Boldly feminine interpretation of Richard Strauss’s Salome launches ENO’s 2018/19 Season

Opens Friday 28 September at 7.30pm (7 performances)

 Continuing English National Opera’s long tradition of reimagining the operatic canon in daring new ways, the 2018/19 Season opens with a production of Richard Strauss’s Salome retelling the biblical tale from a radical feminine perspective. Acclaimed Australian director Adena Jacobs makes her UK debut with an all-female creative team, excavating the themes of violence, sexuality and power from Oscar Wilde’s story and presenting them in a shockingly contemporary light. Allison Cook, one of the UK’s most exciting interpreters of 20th century repertoire, makes her role debut as the titular princess.

This dreamlike journey through Salome’s psyche, evoked with powerful abstract visual images, shows a claustrophobic space in which female desire replicates the violence of the patriarchal world. ENO Music Director Martyn Brabbins takes the conductor’s baton in his third production as Music Director.

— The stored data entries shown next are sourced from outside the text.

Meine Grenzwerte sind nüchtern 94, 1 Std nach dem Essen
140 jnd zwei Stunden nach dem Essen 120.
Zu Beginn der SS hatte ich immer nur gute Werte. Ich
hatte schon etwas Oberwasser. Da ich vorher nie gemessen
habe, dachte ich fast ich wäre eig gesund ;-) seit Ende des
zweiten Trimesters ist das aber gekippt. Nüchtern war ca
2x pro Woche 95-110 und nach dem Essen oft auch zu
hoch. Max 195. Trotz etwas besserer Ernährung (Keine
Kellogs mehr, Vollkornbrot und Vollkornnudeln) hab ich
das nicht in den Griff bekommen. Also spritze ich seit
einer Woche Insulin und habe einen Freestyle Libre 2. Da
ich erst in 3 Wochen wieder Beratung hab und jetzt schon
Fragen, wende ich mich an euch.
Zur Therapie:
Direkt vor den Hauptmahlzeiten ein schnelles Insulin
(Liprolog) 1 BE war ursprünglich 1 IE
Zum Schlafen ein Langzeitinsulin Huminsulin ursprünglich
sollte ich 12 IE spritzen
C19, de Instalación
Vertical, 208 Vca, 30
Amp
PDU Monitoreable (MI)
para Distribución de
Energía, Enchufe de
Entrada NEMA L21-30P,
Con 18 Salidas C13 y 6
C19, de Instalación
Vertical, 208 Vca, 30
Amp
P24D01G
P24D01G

Adena Jacobs is the Artistic Director of acclaimed Melbourne-based theatre company Fraught Outfit, which seeks to stage classical and biblical stories from a feminine perspective. Previous adaptations have included The Bacchae (‘extraordinary, overwhelming theatre’ – ABC) and The Book of Exodus (‘gobsmacking, brilliant’– The Melbourne Critique). She was Resident Director at Belvoir in Sydney, 2014-15. She comments: “This production of Salome is mythic, feminine and brutally contemporary. Imagined through Salome’s perspective, Strauss’s opera becomes a fever dream, a dark fantasy, and an examination of patriarchal power and control. My approach to Salome is through the lens of trauma; the ways in which cycles of violence have inscribed themselves on to the bodies and psyches of these characters.” 

Martyn Brabbins has emerged as one of the country’s leading conductors. In this, the first season he has fully programmed alongside Artistic Director Daniel Kramer, he will also conduct two more pieces, War Requiem and the world premiere of Iain Bell’s Jack the Ripper: The Women of Whitechapel.

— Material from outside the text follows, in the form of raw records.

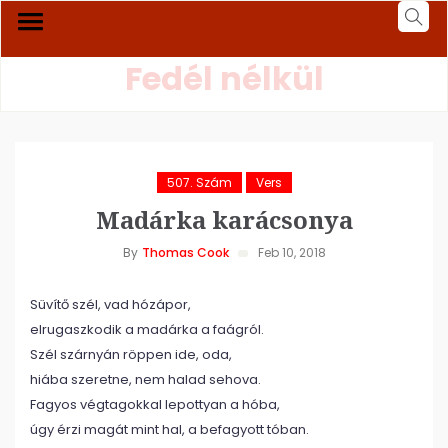
Fedél nélkül
507. Szám
Vers
Madárka karácsonya
By
Thomas Cook
Feb 10, 2018
Süvítő szél, vad hózápor,
elrugaszkodik a madárka a faágról.
Szél szárnyán röppen ide, oda,
hiába szeretne, nem halad sehova.
Fagyos végtagokkal lepottyan a hóba,
úgy érzi magát mint hal, a befagyott tóban.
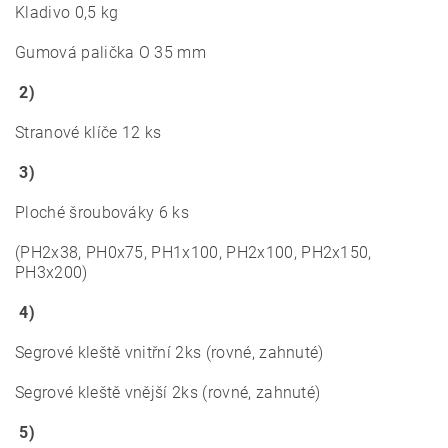
Kladivo 0,5 kg
Gumová palička O 35 mm
2)
Stranové klíče 12 ks
3)
Ploché šroubováky 6 ks
(PH2x38, PH0x75, PH1x100, PH2x100, PH2x150,
PH3x200)
4)
Segrové kleště vnitřní 2ks (rovné, zahnuté)
Segrové kleště vnější 2ks (rovné, zahnuté)
5)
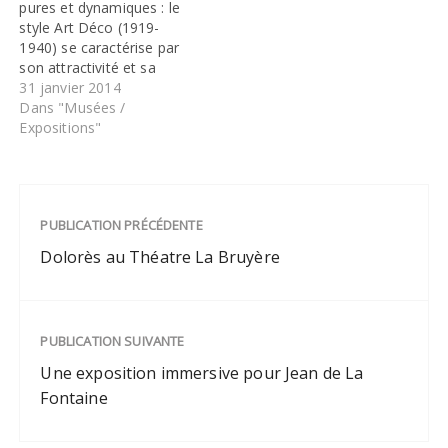
pures et dynamiques : le
style Art Déco (1919-
1940) se caractérise par
son attractivité et sa
vivacité. Né de l’impulsion
31 janvier 2014
des créateurs français tels
Dans "Musées /
que les architectes Henri
Expositions"
Sauvage, Robert Mallet-
Stevens, Pierre Patout,
les décorateurs André
Véra, Louis Süe, André
PUBLICATION PRÉCÉDENTE
Mare et Jacques-Émile
Ruhlmann, le couturier
Dolorès au Théatre La Bruyère
Paul…
PUBLICATION SUIVANTE
Une exposition immersive pour Jean de La
Fontaine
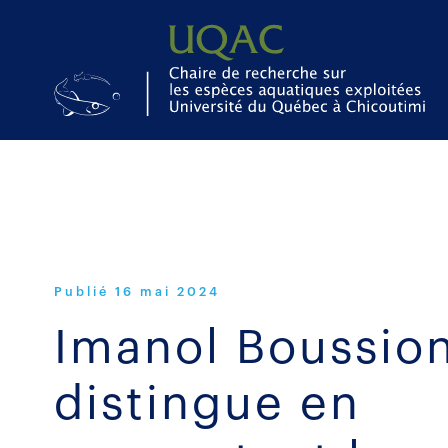
Publié
16 mai 2024
Imanol Boussion
distingue en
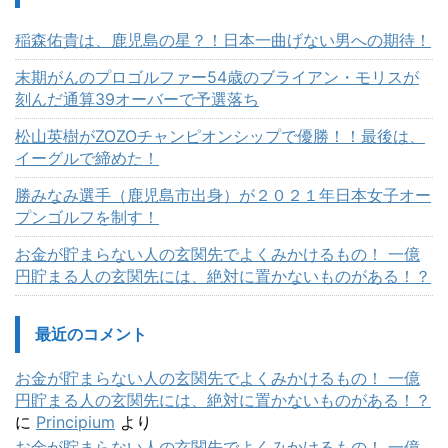
稲森佑貴は、鹿児島の星？！日本一曲げない男への期待！
末期がんのプロゴルファー54歳のブライアン・モリスが
刻んだ通算39オーバーで予選落ち
松山英樹がZOZOチャンピオンシップで優勝！！最後は、
イーグルで締めた！
勝みなみ選手（鹿児島市出身）が２０２１年日本女子オー
プンゴルフを制す！
お金が貯まらない人の玄関先でよくみかけるもの！ 一億
円貯まる人の玄関先には、絶対に置かないものがある！？
最近のコメント
お金が貯まらない人の玄関先でよくみかけるもの！ 一億
円貯まる人の玄関先には、絶対に置かないものがある！？
に
Principium
より
お金が貯まらない人の玄関先でよくみかけるもの！ 一億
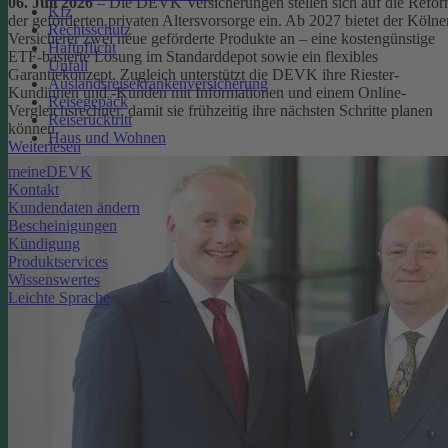
06. Juli 2026
– Die DEVK Versicherungen stellen sich auf die Refo
Kfz
der geförderten privaten Altersvorsorge ein. Ab 2027 bietet der Kölne
Rechtsschutz
Versicherer zwei neue geförderte Produkte an – eine kostengünstige
Haftpflicht
ETF-basierte Lösung im Standarddepot sowie ein flexibles
Unfall
Garantiekonzept. Zugleich unterstützt die DEVK ihre Riester-
Auslandsreisekrankenversicherung
Kundinnen und -Kunden mit Informationen und einem Online-
Reisegepäck
Vergleichsrechner, damit sie frühzeitig ihre nächsten Schritte planen
Reiserücktritt
können.
Haus und Wohnen
Weiterlesen
meineDEVK
Kontakt
Kundendaten ändern
Bescheinigungen
Kündigung
Produktservices
Wissenswertes
Leichte Sprache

Scottish mezzo-soprano Allison Cook, widely acclaimed for her ‘tour-de-force’ (Opera Magazine) performance as the Duchess of Argyll in the 2013 New York City Opera production of Powder Her Face and in the title role as Britten’s Phaedra at the Barbican, makes her ENO debut as well as her role debut in this production.

English bass David Soar sings the prophet Jokanaan, returning to ENO after singing his ‘first-rate’ (The Daily Telegraph) Animal Tamer and Athlete in 2016’sLulu. He also returns to ENO to sing Colline in La bohème later in the autumn. Northern Irish tenor Michael Colvin, previously seen at the Coliseum as the Painter in Lulu and as Bob Boles 2014’s Peter Grimes, sings Herod.

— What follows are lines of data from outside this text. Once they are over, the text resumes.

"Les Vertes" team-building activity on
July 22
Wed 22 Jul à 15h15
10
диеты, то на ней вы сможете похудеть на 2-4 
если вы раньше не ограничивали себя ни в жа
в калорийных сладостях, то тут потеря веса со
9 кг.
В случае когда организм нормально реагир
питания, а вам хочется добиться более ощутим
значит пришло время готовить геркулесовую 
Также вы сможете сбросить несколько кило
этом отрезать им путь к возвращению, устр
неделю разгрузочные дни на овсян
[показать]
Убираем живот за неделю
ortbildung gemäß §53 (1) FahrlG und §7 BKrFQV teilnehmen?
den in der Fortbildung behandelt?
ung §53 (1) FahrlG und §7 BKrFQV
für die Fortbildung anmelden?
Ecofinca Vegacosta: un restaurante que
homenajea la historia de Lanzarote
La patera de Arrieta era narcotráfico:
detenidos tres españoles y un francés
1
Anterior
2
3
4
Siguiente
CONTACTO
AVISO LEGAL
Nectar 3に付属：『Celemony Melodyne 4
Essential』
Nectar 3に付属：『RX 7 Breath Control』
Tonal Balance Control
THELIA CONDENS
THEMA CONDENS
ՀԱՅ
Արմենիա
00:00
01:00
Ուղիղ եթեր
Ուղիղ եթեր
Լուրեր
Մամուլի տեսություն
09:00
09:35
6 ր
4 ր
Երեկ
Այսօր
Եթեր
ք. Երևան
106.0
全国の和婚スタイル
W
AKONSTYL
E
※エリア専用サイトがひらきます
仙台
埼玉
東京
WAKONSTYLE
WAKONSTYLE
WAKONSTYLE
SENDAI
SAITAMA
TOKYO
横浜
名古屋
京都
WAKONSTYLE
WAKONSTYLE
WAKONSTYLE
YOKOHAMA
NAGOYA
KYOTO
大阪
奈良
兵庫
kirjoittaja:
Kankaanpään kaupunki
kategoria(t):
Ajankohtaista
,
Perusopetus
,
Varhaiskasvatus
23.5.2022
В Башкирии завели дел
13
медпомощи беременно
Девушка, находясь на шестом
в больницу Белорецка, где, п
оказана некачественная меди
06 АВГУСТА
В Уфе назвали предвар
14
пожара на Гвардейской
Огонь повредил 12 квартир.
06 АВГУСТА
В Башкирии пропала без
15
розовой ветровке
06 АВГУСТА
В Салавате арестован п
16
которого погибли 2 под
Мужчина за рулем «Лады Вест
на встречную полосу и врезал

One of ENO’s most admired artists, Susan Bickley, sings Herodias, wife of Herod. Called ‘one of the greatest singers of our time’ (The Spectator), she has been seen on the ENO stage many times, most recently as Paulina in 2017’s premiere of The Winter’s Tale and as Eduige in Rodelinda, also in 2017. British tenor and former Glyndebourne Young Artist Stuart Jackson makes his house debut as Narraboth.

Mezzo-soprano Clare Presland sings Herodias’s page, having given a ‘beautifully considered’ (WhatsonStage) Hermia earlier in 2018 in A Midsummer Night’s Dream.

 

The Jews, Soldiers, and Nazarenes ensemble includes members of the award-winning ENO Chorus, continuing an ENO practice of featuring Chorus members in principal roles from the Studio Live programme. The cast is completed by Trevor Bowes as the Cappadocian and Ceferina Penny in her house debut as the Slave.

Multi-award-winning designer Marg Horwell makes her UK debut after a much-lauded career in Australian opera and theatre. Lighting design is by Lucy Carter, whose many awards and plaudits for work including Oil at the Almeida Theatre (2016) and ENO’s own The Dream of Gerontius at the Southbank Centre (2017) have made her one of London’s most sought-after lighting designers. Australian choreographer Melanie Lane completes this all-female creative team.

Salome opens on Friday 28 September at 7.30pm at the London Coliseum for 7 performances: 28 September 3, 6, 12,18, 23 October at 7.30pm and 20 October at 6.30pm.